*WORK TASK*. Reproduce this listing in full.

(MATERIAL SUPPLIED Opens)

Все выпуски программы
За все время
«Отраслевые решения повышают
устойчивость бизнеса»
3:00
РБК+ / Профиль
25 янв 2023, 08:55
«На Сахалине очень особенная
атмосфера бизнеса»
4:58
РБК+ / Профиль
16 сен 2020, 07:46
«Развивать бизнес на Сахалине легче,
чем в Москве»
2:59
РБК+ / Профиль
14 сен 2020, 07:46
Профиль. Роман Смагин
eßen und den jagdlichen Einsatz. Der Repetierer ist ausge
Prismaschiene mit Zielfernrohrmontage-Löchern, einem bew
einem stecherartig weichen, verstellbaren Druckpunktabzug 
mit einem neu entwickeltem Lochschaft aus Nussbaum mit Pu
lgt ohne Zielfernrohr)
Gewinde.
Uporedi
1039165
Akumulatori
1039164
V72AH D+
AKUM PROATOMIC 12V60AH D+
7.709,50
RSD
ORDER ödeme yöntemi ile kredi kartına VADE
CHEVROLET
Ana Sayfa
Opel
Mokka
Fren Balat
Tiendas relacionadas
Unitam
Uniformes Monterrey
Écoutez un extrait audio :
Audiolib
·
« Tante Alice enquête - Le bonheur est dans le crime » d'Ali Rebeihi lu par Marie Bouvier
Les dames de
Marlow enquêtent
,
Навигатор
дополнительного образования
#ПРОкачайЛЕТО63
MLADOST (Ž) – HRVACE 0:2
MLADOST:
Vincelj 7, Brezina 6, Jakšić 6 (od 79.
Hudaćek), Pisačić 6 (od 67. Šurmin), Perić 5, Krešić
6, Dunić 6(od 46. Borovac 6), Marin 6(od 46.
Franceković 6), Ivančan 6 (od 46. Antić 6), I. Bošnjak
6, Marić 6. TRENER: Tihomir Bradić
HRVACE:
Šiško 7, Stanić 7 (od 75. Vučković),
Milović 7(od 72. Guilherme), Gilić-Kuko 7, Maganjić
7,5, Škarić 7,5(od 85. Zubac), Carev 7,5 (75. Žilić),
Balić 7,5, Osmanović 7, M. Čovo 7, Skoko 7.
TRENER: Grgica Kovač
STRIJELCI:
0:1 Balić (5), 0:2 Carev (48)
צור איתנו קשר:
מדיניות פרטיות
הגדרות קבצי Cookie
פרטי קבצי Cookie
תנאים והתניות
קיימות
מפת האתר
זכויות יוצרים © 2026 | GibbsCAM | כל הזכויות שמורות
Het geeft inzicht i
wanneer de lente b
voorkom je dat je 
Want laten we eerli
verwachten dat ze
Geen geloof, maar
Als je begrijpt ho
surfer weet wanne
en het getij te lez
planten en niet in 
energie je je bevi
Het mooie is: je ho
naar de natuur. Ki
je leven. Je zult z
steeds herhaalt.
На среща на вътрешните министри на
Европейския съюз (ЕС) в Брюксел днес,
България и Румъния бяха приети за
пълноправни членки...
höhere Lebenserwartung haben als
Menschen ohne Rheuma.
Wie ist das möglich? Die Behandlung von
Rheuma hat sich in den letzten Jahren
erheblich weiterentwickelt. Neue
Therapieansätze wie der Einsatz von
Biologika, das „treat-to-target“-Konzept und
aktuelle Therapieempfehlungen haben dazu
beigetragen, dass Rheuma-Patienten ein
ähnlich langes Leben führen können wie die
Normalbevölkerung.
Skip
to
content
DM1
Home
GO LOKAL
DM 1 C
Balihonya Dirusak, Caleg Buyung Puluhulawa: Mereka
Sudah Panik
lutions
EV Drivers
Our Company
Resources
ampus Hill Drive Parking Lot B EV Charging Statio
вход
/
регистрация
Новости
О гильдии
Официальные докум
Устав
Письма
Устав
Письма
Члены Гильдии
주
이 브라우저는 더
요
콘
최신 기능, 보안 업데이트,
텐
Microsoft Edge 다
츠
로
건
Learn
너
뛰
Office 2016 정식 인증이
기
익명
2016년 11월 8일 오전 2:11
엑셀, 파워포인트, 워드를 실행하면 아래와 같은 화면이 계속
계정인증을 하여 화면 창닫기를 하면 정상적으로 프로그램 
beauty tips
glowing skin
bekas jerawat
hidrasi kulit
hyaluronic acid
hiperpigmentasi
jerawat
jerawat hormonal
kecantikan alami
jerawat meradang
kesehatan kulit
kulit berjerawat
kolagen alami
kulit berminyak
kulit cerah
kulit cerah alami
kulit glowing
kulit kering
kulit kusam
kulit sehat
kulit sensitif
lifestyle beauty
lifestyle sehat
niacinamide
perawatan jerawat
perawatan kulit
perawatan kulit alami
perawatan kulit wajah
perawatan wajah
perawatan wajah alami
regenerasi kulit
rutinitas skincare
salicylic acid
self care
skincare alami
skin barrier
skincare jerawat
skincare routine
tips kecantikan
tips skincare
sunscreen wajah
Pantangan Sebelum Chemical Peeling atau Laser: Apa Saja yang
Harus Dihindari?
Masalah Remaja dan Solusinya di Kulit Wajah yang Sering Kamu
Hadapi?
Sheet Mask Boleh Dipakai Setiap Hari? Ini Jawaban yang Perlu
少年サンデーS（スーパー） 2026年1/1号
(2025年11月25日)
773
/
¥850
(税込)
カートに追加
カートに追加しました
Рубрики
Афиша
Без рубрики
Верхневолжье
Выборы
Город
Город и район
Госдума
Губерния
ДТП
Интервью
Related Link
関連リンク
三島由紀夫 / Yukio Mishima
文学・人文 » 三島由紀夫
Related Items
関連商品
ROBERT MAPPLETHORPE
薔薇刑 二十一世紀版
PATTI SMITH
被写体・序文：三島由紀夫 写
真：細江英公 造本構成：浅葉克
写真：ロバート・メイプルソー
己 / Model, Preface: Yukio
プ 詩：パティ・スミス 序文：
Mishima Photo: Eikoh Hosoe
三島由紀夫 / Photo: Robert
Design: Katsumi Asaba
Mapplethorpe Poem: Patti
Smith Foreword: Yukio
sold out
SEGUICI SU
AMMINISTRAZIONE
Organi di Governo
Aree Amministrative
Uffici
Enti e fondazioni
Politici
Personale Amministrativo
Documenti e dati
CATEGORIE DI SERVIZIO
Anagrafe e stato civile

(MATERIAL SUPPLIED Closes)

*FINAL ANSWER*.
Все выпуски программы
За все время
«Отраслевые решения повышают
устойчивость бизнеса»
3:00
РБК+ / Профиль
25 янв 2023, 08:55
«На Сахалине очень особенная
атмосфера бизнеса»
4:58
РБК+ / Профиль
16 сен 2020, 07:46
«Развивать бизнес на Сахалине легче,
чем в Москве»
2:59
РБК+ / Профиль
14 сен 2020, 07:46
Профиль. Роман Смагин
eßen und den jagdlichen Einsatz. Der Repetierer ist ausge
Prismaschiene mit Zielfernrohrmontage-Löchern, einem bew
einem stecherartig weichen, verstellbaren Druckpunktabzug 
mit einem neu entwickeltem Lochschaft aus Nussbaum mit Pu
lgt ohne Zielfernrohr)
Gewinde.
Uporedi
1039165
Akumulatori
1039164
V72AH D+
AKUM PROATOMIC 12V60AH D+
7.709,50
RSD
ORDER ödeme yöntemi ile kredi kartına VADE
CHEVROLET
Ana Sayfa
Opel
Mokka
Fren Balat
Tiendas relacionadas
Unitam
Uniformes Monterrey
Écoutez un extrait audio :
Audiolib
·
« Tante Alice enquête - Le bonheur est dans le crime » d'Ali Rebeihi lu par Marie Bouvier
Les dames de
Marlow enquêtent
,
Навигатор
дополнительного образования
#ПРОкачайЛЕТО63
MLADOST (Ž) – HRVACE 0:2
MLADOST:
Vincelj 7, Brezina 6, Jakšić 6 (od 79.
Hudaćek), Pisačić 6 (od 67. Šurmin), Perić 5, Krešić
6, Dunić 6(od 46. Borovac 6), Marin 6(od 46.
Franceković 6), Ivančan 6 (od 46. Antić 6), I. Bošnjak
6, Marić 6. TRENER: Tihomir Bradić
HRVACE:
Šiško 7, Stanić 7 (od 75. Vučković),
Milović 7(od 72. Guilherme), Gilić-Kuko 7, Maganjić
7,5, Škarić 7,5(od 85. Zubac), Carev 7,5 (75. Žilić),
Balić 7,5, Osmanović 7, M. Čovo 7, Skoko 7.
TRENER: Grgica Kovač
STRIJELCI:
0:1 Balić (5), 0:2 Carev (48)
צור איתנו קשר:
מדיניות פרטיות
הגדרות קבצי Cookie
פרטי קבצי Cookie
תנאים והתניות
קיימות
מפת האתר
זכויות יוצרים © 2026 | GibbsCAM | כל הזכויות שמורות
Het geeft inzicht i
wanneer de lente b
voorkom je dat je 
Want laten we eerli
verwachten dat ze
Geen geloof, maar
Als je begrijpt ho
surfer weet wanne
en het getij te lez
planten en niet in 
energie je je bevi
Het mooie is: je ho
naar de natuur. Ki
je leven. Je zult z
steeds herhaalt.
На среща на вътрешните министри на
Европейския съюз (ЕС) в Брюксел днес,
България и Румъния бяха приети за
пълноправни членки...
höhere Lebenserwartung haben als
Menschen ohne Rheuma.
Wie ist das möglich? Die Behandlung von
Rheuma hat sich in den letzten Jahren
erheblich weiterentwickelt. Neue
Therapieansätze wie der Einsatz von
Biologika, das „treat-to-target“-Konzept und
aktuelle Therapieempfehlungen haben dazu
beigetragen, dass Rheuma-Patienten ein
ähnlich langes Leben führen können wie die
Normalbevölkerung.
Skip
to
content
DM1
Home
GO LOKAL
DM 1 C
Balihonya Dirusak, Caleg Buyung Puluhulawa: Mereka
Sudah Panik
lutions
EV Drivers
Our Company
Resources
ampus Hill Drive Parking Lot B EV Charging Statio
вход
/
регистрация
Новости
О гильдии
Официальные докум
Устав
Письма
Устав
Письма
Члены Гильдии
주
이 브라우저는 더
요
콘
최신 기능, 보안 업데이트,
텐
Microsoft Edge 다
츠
로
건
Learn
너
뛰
Office 2016 정식 인증이
기
익명
2016년 11월 8일 오전 2:11
엑셀, 파워포인트, 워드를 실행하면 아래와 같은 화면이 계속
계정인증을 하여 화면 창닫기를 하면 정상적으로 프로그램 
beauty tips
glowing skin
bekas jerawat
hidrasi kulit
hyaluronic acid
hiperpigmentasi
jerawat
jerawat hormonal
kecantikan alami
jerawat meradang
kesehatan kulit
kulit berjerawat
kolagen alami
kulit berminyak
kulit cerah
kulit cerah alami
kulit glowing
kulit kering
kulit kusam
kulit sehat
kulit sensitif
lifestyle beauty
lifestyle sehat
niacinamide
perawatan jerawat
perawatan kulit
perawatan kulit alami
perawatan kulit wajah
perawatan wajah
perawatan wajah alami
regenerasi kulit
rutinitas skincare
salicylic acid
self care
skincare alami
skin barrier
skincare jerawat
skincare routine
tips kecantikan
tips skincare
sunscreen wajah
Pantangan Sebelum Chemical Peeling atau Laser: Apa Saja yang
Harus Dihindari?
Masalah Remaja dan Solusinya di Kulit Wajah yang Sering Kamu
Hadapi?
Sheet Mask Boleh Dipakai Setiap Hari? Ini Jawaban yang Perlu
少年サンデーS（スーパー） 2026年1/1号
(2025年11月25日)
773
/
¥850
(税込)
カートに追加
カートに追加しました
Рубрики
Афиша
Без рубрики
Верхневолжье
Выборы
Город
Город и район
Госдума
Губерния
ДТП
Интервью
Related Link
関連リンク
三島由紀夫 / Yukio Mishima
文学・人文 » 三島由紀夫
Related Items
関連商品
ROBERT MAPPLETHORPE
薔薇刑 二十一世紀版
PATTI SMITH
被写体・序文：三島由紀夫 写
真：細江英公 造本構成：浅葉克
写真：ロバート・メイプルソー
己 / Model, Preface: Yukio
プ 詩：パティ・スミス 序文：
Mishima Photo: Eikoh Hosoe
三島由紀夫 / Photo: Robert
Design: Katsumi Asaba
Mapplethorpe Poem: Patti
Smith Foreword: Yukio
sold out
SEGUICI SU
AMMINISTRAZIONE
Organi di Governo
Aree Amministrative
Uffici
Enti e fondazioni
Politici
Personale Amministrativo
Documenti e dati
CATEGORIE DI SERVIZIO
Anagrafe e stato civile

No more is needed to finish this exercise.